Le rôle des communes

Les communes ont un rôle central dans cette transition. Elles disposent des compétences décisionnelles nécessaires en matière d’aménagement du territoire, de police des constructions et d’approvisionnement en énergie. De par leur participation dans les sociétés de distribution d’énergie, elles peuvent influer sur les stratégies de ces entreprises. De plus, elles ont un contact direct avec la population. Joël Fournier rajoute encore que « 38 communes ont été labellisées ‘Cité de l’énergie’ et 63% de la population valaisanne y réside. Il n’est donc pas utopique d’y proposer des mesures progressistes » espère-t-il.

Dans l’atelier qu’il a organisé et co-animé avec Joëlle Mastelic et Serge Imboden, tous deux professeurs à la HES-SO Valais Wallis, ainsi que Martine Plomb, cheffe de projet à l’Antenne Région Valais romand et Fabien Küchler, ingénieur en énergie, les participants ont plébiscité la mise à disposition par le canton d’un cockpit d’indicateurs permettant aux communes de se situer sur le chemin de la transition énergétique et de communiquer auprès des habitants.

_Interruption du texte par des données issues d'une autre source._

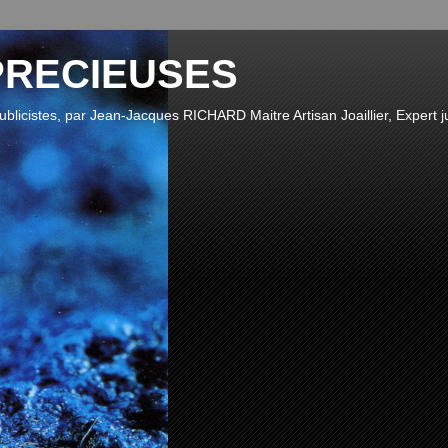
PRECIEUSES
publicistes, par Jean-Jacques RICHARD Maitre Artisan Joaillier, Expert ju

Un plan directeur des énergies est également reconnu comme indispensable. Enfin, l’accompagnement par de la sensibilisation et du conseil doit être renforcé, aussi bien dans les écoles qu’auprès des habitants.

Le problème du financement

« Lorsque nous avons lancé le Groupe IT, 2500 personnes ont répondu à l’appel afin que la HES-SO gère le suivi de l’installation de panneaux photovoltaïques sur le toit de leur maison. Avant l’envoi des devis, il y en avait encore la moitié. Au final, seulement 400 ont été jusqu’au bout de la démarche. L’argument principal que nous entendions à mesure que les désistements se succédaient concernaient le financement. La plupart des foyers n’avaient tout simplement pas les moyens d’investir autant » raconte Stéphane Genoud, organisateur de l’évènement et spécialiste des modèles économiques de la transition énergétique. Les banques ont donc un rôle primordial à jouer.

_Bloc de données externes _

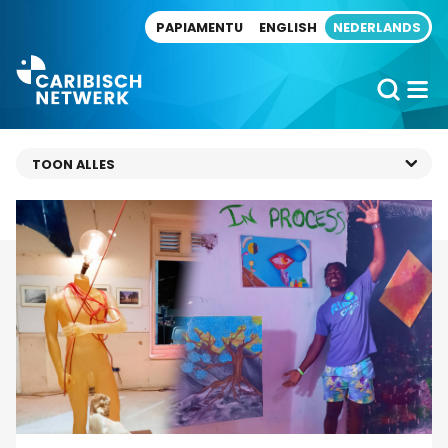
Direct naar artikel
PAPIAMENTU
ENGLISH
NEDERLANDS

Ce dernier atelier était mené par Michel Rosselat Associé directeur chez Gefiswiss, Stéphane Genoud et César Pidoux, directeur adjoint et responsable Business Development chez Gefiswiss, sous l’œil avisé de Pascal Hänggi, Adjoint au service de l’énergie et des forces hydrauliques. Les idées principales qui ont été proposées concernaient la confiance des organismes financiers. Les banques aimeraient pouvoir s’appuyer sur un outil - ou un label – qui les informe et les rassure sur la rentabilité d’une installation. Ont également été mentionné l’intérêt pour la création d’un organisme de cautionnement cantonal, la possibilité de procéder à des paiements en leasing ou se tourner vers le crowdfunding. La mise en place de communautés de voisins directs serait également une idée pour diviser les frais d’investissement, tout comme les revenus que l’installation pourrait générer. Les banques ont aussi besoin de vision et donc de pouvoir évalué le « marché » de la transition énergétique. Des discussions avec M. Nicole Zimmermann, cheffe de la section Bâtiments, ont été engagée pour réaliser, avec l’OFEN, une étude de marché permettant aux institutions financières de saisir des opportunités financières dans un secteur en pleine mutation.

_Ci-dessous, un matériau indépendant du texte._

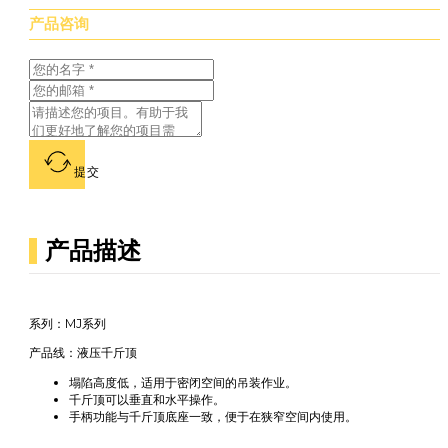
产品咨询
提交
产品描述
系列：MJ系列
产品线：液压千斤顶
塌陷高度低，适用于密闭空间的吊装作业。
千斤顶可以垂直和水平操作。
手柄功能与千斤顶底座一致，便于在狭窄空间内使用。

En fin de journée, les mesures proposées durant les différents ateliers ont été présentées devant près de 200 participants, tous réunis dans l’aula de la HES-SO Valais-Wallis à Sierre. Des représentants du groupe « Jeunes Climat Valais » ont notamment pris la parole, tout comme le Conseiller d’Etat Roberto Schmidt. S’il reconnaît la pertinence et l’intérêt de nombreuses propositions présentées durant l’Energy Forum, il est bien conscient des difficultés liées à la mise en place de mesures contraignantes. « Il faudra recourir à ce type de mesures, c’est évident, mais pour qu’elles aient une chance d’être acceptées, il faut que les communes et la population se sentent concernées. Si elles ont l’impression qu’il s’agit de mesures développées sans leur participation, elles ne joueront jamais le jeu » assure-t-il.